I saw an article today summarizing research that found that delayed physician rounding increases postpartum women’s satisfaction with their hospital experience and patient-physician communication. And I for one totally understand this having once been a postpartum woman (and not particularly a happy one when I was woken up early despite trying to cling to every last second of sleep I could find).
The point of the article is a great one – and one that is increasingly being made within healthcare research: patients don’t like being (totally) at the mercy of ‘the system.’ And the patient voice is getting louder and stronger.
So back to the topic of rounding, that typically once a day meeting between the doctor (or team of doctors) and the patient. Over time, patients have come to expect that this interaction is 1. Something they will never have any control over and 2. Is likely to happen at the most inopportune moment possible. Ever been in the hospital either as the adult child of the patient or as the parent of the pediatric patient? In either case, you might spend hours sitting at the bedside wanting to ask the doctor a burning question about a meds change, lab results or discharge timing – and the minute you think, I really need to get coffee/find food/move the car/use the bathroom – just know that your patient will be seen as soon as you leave the floor.
Beyond understanding that patients want more control over their hospital experience, hospitals are starting to invest in technology to measure what matters in order to understand the detractors of satisfaction.

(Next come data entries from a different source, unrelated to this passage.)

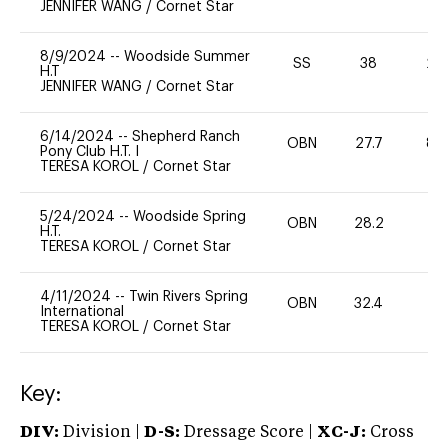
JENNIFER WANG
/
Cornet Star
8/9/2024
--
Woodside Summer
SS
38
20
H.T
JENNIFER WANG
/
Cornet Star
6/14/2024
--
Shepherd Ranch
OBN
27.7
80
Pony Club H.T. I
TERESA KOROL
/
Cornet Star
5/24/2024
--
Woodside Spring
OBN
28.2
0
H.T.
TERESA KOROL
/
Cornet Star
4/11/2024
--
Twin Rivers Spring
OBN
32.4
-
International
TERESA KOROL
/
Cornet Star
Key:
DIV:
Division |
D-S:
Dressage Score |
XC-J:
Cross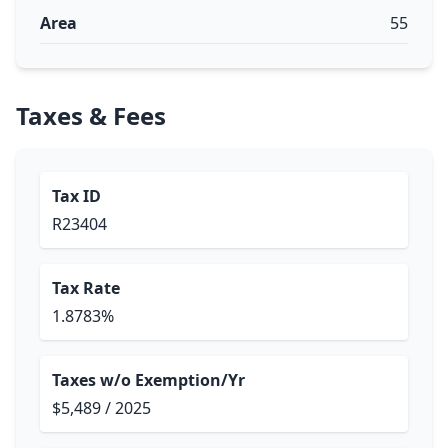
Area
55
Taxes & Fees
Tax ID
R23404
Tax Rate
1.8783%
Taxes w/o Exemption/Yr
$5,489 / 2025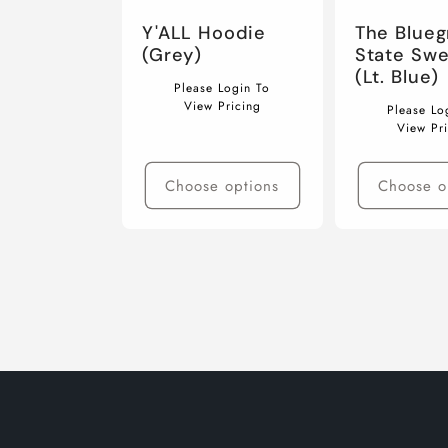
The Blueg
Y'ALL Hoodie
State Swe
(Grey)
(Lt. Blue)
Regular
Please Login To
Regular
price
View Pricing
Please Lo
price
View Pr
Choose options
Choose o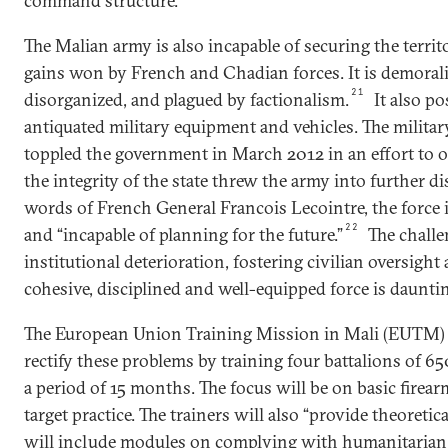
command structure.
The Malian army is also incapable of securing the territ
gains won by French and Chadian forces. It is demorali
21
disorganized, and plagued by factionalism.
It also p
antiquated military equipment and vehicles. The militar
toppled the government in March 2012 in an effort to o
the integrity of the state threw the army into further di
words of French General Francois Lecointre, the force 
22
and “incapable of planning for the future.”
The challe
institutional deterioration, fostering civilian oversight
cohesive, disciplined and well-equipped force is daunti
The European Union Training Mission in Mali (EUTM) 
rectify these problems by training four battalions of 65
a period of 15 months. The focus will be on basic firear
target practice. The trainers will also “provide theoretica
will include modules on complying with humanitarian 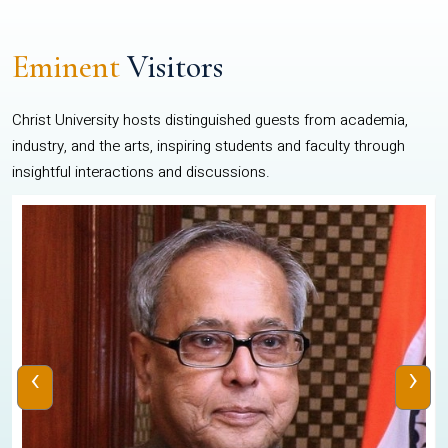
Eminent
Visitors
Christ University hosts distinguished guests from academia,
industry, and the arts, inspiring students and faculty through
insightful interactions and discussions.
‹
›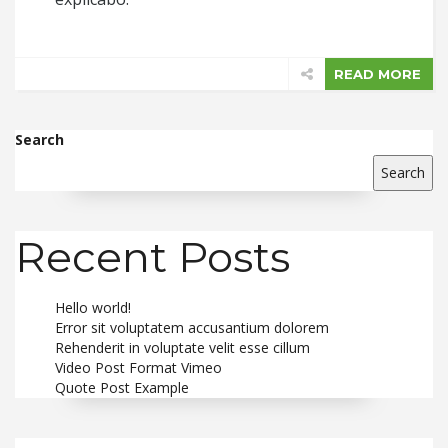
READ MORE
Search
Search
Recent Posts
Hello world!
Error sit voluptatem accusantium dolorem
Rehenderit in voluptate velit esse cillum
Video Post Format Vimeo
Quote Post Example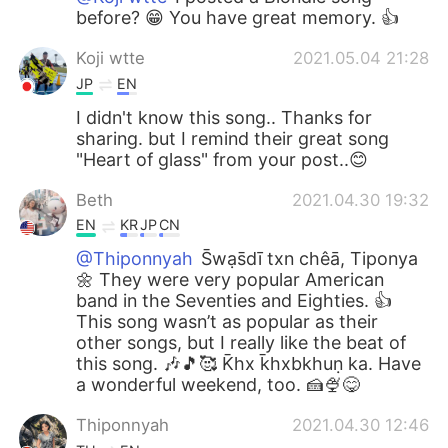
before? 😁 You have great memory. 👍
Koji wtte
2021.05.04 21:28
JP
EN
I didn't know this song.. Thanks for
sharing. but I remind their great song
"Heart of glass" from your post..😊
Beth
2021.04.30 19:32
EN
KR
JP
CN
@Thiponnyah
S̄wạs̄dī txn chêā, Tiponya
🌼 They were very popular American
band in the Seventies and Eighties. 👍
This song wasn’t as popular as their
other songs, but I really like the beat of
this song. 🎶🎵🥰 K̄hx k̄hxbkhuṇ ka. Have
a wonderful weekend, too. 🍰🍨😋
Thiponnyah
2021.04.30 12:46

But what about technology that can also help make or suggest the changes that will enhance a patient’s satisfaction? Take our Assign solution as one example. This technology was created to mitigate the pain that many provider teams feel around the process of making daily patient assignments. This tends to be manual and often random in nature (beyond preserving continuity in assignment within an admission). So in other words, doctors must take the time to create the patient lists, but they don’t truly have enough time to gather all of the data available to make the best assignment.
For groups that invest in Assign, the above process becomes standardized and automated. And this means that data is available that can be reported against, yielding insight that can be leveraged for its predictive capabilities. What do I mean by this? Well, Assign’s logic creates optimized rounding lists that are also appropriately load balanced. Acuity can also factor in here and over time, patterns emerge around encounter visit length for each level of care. Imagine I am #7 on the list and given the 6 other patients ahead of me, and their acuity levels, the team anticipates seeing my at 11:00. Wouldn’t it be great to get a text or message with that ETA? And if it has to be earlier or later, another simple update relays that change.
At the end of the day patients are consumers – consumers who can drive from home to work with real-time knowledge of traffic issues, check in to hotels from the plane, make ANY reservation from their phone and so forth. We are essentially impatient. Hospitals that can operate like businesses that are laser focused on retaining their customers and getting better word of mouth/referral business will invest in the technology solutions that can deliver every aspect of satisfaction, not just those focused on the clinical care. If I’m admitted, I don’t want to acquire an infection, but I also don’t want my door opened and closed 12 times overnight, can’t stand beeping pumps, and shouldn’t have to wear fleece in the summer. It all matters.